Hamburg (dpa/lno) –
Fast 33 Jahre nach dem gewaltsamen Tod eines Blumenhändlers hat das Landgericht Hamburg einen Angeklagten freigesprochen. Die Kammer sei zwar der festen Überzeugung, dass der heute 54-Jährige der Täter sei, sagte die Vorsitzende Richterin Birgit Woitas. Doch für eine Verurteilung wegen Mordes, der nicht verjährt, müssten bestimmte Merkmale vorliegen – und die Richter seien nicht sicher, ob eines erfüllt sei. Ein Totschlag sei inzwischen verjährt. Das Urteil sei bitter für die Angehörigen, das tue ihr leid.
Der damals 21-Jährige hatte nach Überzeugung des Gerichts im März 1992 zusammen mit dem späteren Opfer in dessen Wohnung im Stadtteil Horn Alkohol getrunken. Es sei vereinbart worden, dass der Angeklagte gegen Geld Sex mit dem Blumenhändler hatte.
Während eines Streits habe er dem 60-Jährigen mehrfach mit einer Flasche auf den Kopf geschlagen, ihn mit einem zerrissenen Bettlaken im Schlafzimmer gefesselt und mit einem Stoffstück geknebelt. Dann habe er ihn mit einem Bettlaken erdrosselt und mit einer Decke zugedeckt.
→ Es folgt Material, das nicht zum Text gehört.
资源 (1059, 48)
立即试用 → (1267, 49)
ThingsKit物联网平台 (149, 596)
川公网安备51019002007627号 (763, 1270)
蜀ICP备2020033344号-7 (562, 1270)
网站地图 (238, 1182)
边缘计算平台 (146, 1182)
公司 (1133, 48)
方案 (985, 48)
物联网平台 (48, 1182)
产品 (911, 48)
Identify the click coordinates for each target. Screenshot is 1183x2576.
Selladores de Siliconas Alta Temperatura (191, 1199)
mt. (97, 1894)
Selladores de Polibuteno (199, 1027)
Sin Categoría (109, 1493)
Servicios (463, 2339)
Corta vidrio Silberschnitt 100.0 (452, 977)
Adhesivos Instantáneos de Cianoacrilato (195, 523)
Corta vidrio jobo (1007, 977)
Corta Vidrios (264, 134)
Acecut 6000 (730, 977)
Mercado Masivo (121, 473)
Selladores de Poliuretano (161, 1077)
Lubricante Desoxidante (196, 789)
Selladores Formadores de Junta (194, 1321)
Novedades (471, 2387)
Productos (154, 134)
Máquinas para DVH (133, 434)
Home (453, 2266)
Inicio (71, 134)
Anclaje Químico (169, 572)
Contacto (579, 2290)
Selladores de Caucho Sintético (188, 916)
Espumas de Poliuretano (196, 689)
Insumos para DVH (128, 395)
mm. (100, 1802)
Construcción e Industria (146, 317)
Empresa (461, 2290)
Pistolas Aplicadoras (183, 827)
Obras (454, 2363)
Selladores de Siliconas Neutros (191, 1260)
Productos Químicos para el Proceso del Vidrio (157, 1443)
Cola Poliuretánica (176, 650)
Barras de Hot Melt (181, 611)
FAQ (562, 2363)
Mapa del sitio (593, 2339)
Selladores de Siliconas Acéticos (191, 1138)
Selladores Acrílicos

Diebstahl von Tageseinnahmen nicht bewiesen
Es konnte laut Gericht nicht bewiesen werden, dass der Angeklagte die Tageseinnahmen des Blumenhändlers, der einen Stand am Hauptbahnhof hatte, an sich nahm. Auch sei offen geblieben, warum es in dem Streit gegangen sein könnte. Das Urteil ist noch nicht rechtskräftig.
Es sei kein gewöhnlicher Prozess, es gehe um einen sogenannten Cold Case, hatte die Verteidigerin Alexandra Elek bei Prozessbeginn im September erklärt – also um neue Ermittlungen in einem noch ungeklärten Kriminalfall. Der Blumenhändler sei homosexuell gewesen und habe häufig Besuch von jungen Männern gehabt. Auch ihr Mandant sei in der Wohnung gewesen. Es gebe jedoch keinerlei Beweise dafür, dass er den 60-Jährigen getötet habe.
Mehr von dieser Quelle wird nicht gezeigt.